Cross-border e-commerce pilot zones to be expanded nationwide
A worker delivers packages at a logistics center owned by Ningbo Peacebird Fashion Co Ltd, in Ningbo, East China's Zhejiang province, on Nov 10, 2020. [Zhang Yongtao/For chinadaily.com.cn]
China is expanding cross-border e-commerce pilot zones as part of the efforts to provide new impetus to imports and consumption, experts said.
All cities and regions that host free trade zones, comprehensive areas of cross-border e-commerce, comprehensive bonded-areas, and select bonded-logistics centers are now eligible to start pilot programs of cross-border retail imports, according to a notice published on Monday by a group of government departments including the Ministry of Commerce and the National Development and Reform Commission.
In these pilot areas, enterprises can get preferential tax policies, such as exemption of value-added tax and consumption tax on retail exports and reduction of corporate income tax rates.
Pilot cities that join the program can conduct more convenient modes of imports like "online shopping bonded import mode", whereby imported retail goods can be temporarily stored at the bonded warehouse before being delivered to customers.
Before this, China had approved five batches of 105 cross-border e-commerce pilot zones since the first such zone was set up in Hangzhou, Zhejiang province, in 2015.
While the first two batches of 13 zones were located in larger cities in the eastern coastal areas, the third batch and onward extended to the vast inland and later included the entire Hainan island, where China is planning to build a globally influential free trade zone by 2050.
Experts see the move resonating with China's dual-circulation development pattern and diversifying trade links in the context of the Belt and Road Initiative.
"This is another boon to encourage consumption of quality merchandise, given that the COVID-19 epidemic is preventing overseas travel," said Jason Yu, general manager of consultancy Kantar Worldpanel in China. "It's also an answer to the dual circulation pattern on trade and consumption."
China saw its total imports and exports of goods expand 1.9 percent on a yearly basis to 32.16 trillion yuan ($4.94 trillion) last year, according to the General Administration of Customs.
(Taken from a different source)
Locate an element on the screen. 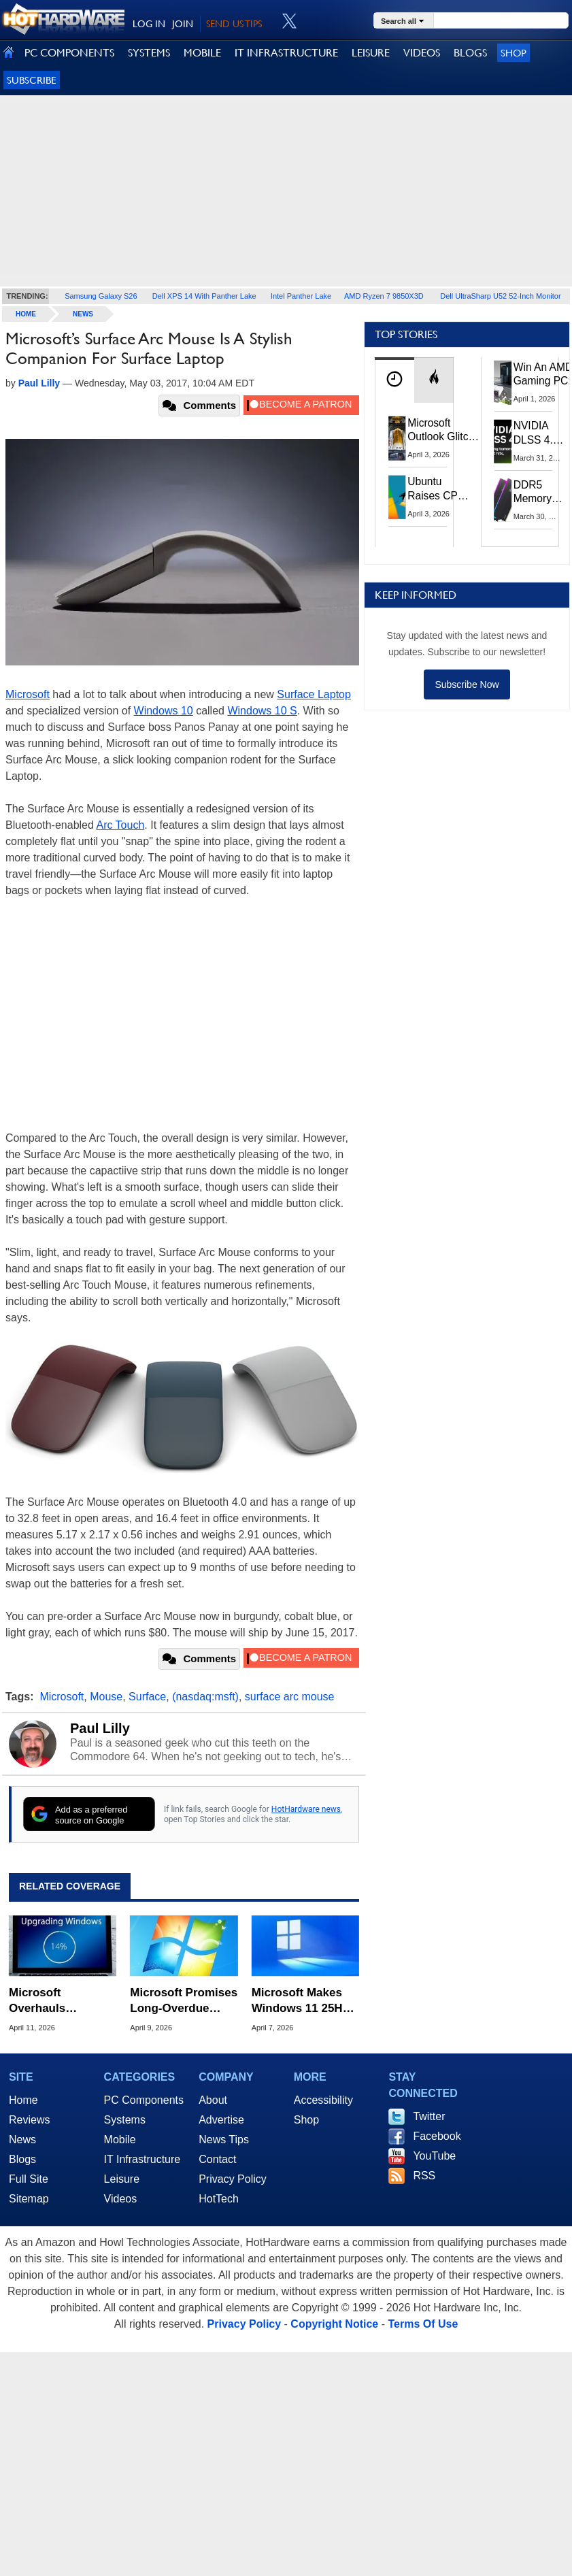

It was the world's only major economy to register positive growth last year with the pandemic hurting global businesses.
Among them, the country's foreign trade via cross-border e-commerce advanced 31.1 percent to 1.69 trillion yuan, with over 10,000 traditional foreign trade firms going online for the first time in 2020, according to Xinhua.
Chinese internet players are opening up resources to help small and medium-sized enterprises broaden the reach of customers, including helping trading companies build online pavilions to roll out digital marketplaces featuring local specialties.
Companies are also forging an ecosystem in cross-border trade that covers product design, e-commerce platforms, logistics, financing and beyond, said Wang Jian, a professor of international trade and economics at the University of International Business and Economics in Beijing.
"Small and medium-sized enterprises contribute to 95 percent of global economic growth, and the private sector can play its part in revisiting and potentially revising the rules of world trade through such practices," he said.